Normally, "the Rayman" -- who returns to the Valley this weekend to play a free show at his family's restaurant, the Handlebar J, in celebration of the north Scottsdale landmark's 30th anniversary, and another at Rawhide to help mark the theme park's 35th (and its move to a new location by the Gila River Casino) -- is okay with the leisurely pace of Nashville's Music Row.
What's been testing Herndon's patience lately, however, is having his own solo career sitting on hold. Exactly a year ago, after wrapping up a summer playing behind longtime pal Lyle Lovett, Herndon was hanging out at the Handlebar J, promoting his just-released indie effort, Living the Dream, and taping the video for its first single, a clever ditty called "My Dog Thinks I'm Elvis," up along the streets, shops and biker bars of Cave Creek.
Now he's gearing up for an extended return to the Valley, again promoting his "brand-new" solo album.
"They keep saying, 'It takes time,'" Herndon says, laughing. "The bottom line is, not that many people -- outside of Phoenix -- have heard it yet."
This time around, though, the veteran sideman's stab at leading-man status might actually take hold.

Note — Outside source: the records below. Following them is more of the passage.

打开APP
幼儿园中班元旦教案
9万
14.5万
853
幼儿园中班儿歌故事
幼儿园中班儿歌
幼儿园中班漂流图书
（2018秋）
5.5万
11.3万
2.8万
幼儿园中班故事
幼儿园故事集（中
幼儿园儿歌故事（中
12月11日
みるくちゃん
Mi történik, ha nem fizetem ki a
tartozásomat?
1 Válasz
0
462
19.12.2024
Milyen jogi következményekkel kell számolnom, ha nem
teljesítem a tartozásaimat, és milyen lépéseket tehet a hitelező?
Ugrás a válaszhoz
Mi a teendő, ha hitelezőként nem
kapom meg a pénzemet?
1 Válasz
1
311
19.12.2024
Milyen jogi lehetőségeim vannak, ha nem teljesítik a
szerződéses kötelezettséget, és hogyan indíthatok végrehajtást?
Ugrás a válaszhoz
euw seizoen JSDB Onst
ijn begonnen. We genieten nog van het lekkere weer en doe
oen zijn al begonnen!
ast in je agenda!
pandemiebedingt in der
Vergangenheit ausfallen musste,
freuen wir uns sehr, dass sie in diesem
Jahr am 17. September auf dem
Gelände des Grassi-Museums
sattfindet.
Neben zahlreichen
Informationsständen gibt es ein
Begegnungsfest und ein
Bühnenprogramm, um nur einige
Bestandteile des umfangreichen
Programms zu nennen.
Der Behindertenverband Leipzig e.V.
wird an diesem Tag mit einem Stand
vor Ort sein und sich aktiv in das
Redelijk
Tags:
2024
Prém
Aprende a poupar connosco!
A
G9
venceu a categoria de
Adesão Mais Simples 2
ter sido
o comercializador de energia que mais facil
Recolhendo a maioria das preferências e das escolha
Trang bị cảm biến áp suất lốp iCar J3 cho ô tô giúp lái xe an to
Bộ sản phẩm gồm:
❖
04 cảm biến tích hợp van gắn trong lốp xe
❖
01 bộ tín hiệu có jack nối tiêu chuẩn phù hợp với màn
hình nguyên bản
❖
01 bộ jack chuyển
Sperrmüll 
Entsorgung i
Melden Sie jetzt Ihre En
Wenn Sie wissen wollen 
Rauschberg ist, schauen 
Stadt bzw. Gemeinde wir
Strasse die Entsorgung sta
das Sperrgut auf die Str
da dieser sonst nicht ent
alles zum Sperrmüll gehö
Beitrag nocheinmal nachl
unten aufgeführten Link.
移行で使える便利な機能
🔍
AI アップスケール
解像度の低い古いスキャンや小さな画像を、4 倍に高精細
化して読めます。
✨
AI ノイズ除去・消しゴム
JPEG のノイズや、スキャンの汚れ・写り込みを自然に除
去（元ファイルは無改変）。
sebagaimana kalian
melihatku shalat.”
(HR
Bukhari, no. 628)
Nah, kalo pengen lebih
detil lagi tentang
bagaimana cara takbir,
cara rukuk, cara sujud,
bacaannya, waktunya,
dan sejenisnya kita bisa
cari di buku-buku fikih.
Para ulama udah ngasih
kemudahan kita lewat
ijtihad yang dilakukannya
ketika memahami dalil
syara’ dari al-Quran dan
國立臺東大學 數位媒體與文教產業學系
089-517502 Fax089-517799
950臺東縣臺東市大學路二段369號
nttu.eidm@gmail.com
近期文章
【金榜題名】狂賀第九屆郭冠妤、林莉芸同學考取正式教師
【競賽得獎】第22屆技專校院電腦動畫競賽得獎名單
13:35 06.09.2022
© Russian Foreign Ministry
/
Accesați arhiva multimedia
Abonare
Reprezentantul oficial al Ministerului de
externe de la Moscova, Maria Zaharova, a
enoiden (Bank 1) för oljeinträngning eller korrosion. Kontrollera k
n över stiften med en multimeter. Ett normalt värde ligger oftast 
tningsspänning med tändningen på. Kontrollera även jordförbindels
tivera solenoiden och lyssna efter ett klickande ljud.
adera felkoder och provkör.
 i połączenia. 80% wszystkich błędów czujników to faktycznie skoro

A second single, a mug-waving bar waltz titled "A Grain of Salt (And a Shot of Tequila)," with special guest Clint Black, was recently released to an enthusiastic reaction from country radio.
Already, like his album's title, Herndon feels he's living the dream of at least his late father, "Brick" Herndon, who led the Handlebar J's original house band and eventually brought his three sons into the family business after buying the bar with his wife Gwen, who still runs the joint today.
"My dad would be proud that I've been able to come here and make a living playing music in Nashville, Tennessee," Herndon says. "But at the same time, playing around Nashville, I've been so pigeonholed as a sideman that it takes people a while to see you as anything more."
At least around the Valley, where Herndon's frequent unannounced homecomings at the Handlebar J pack the honky-tonk with loyal fans, everybody loves Ray.
"Especially since Mr. Lucky's closed, the Handlebar has really become like the hang spot for the country scene," Herndon says. "Whenever the stars play Phoenix, they all come back here to party. I know my dad's looking down and smiling."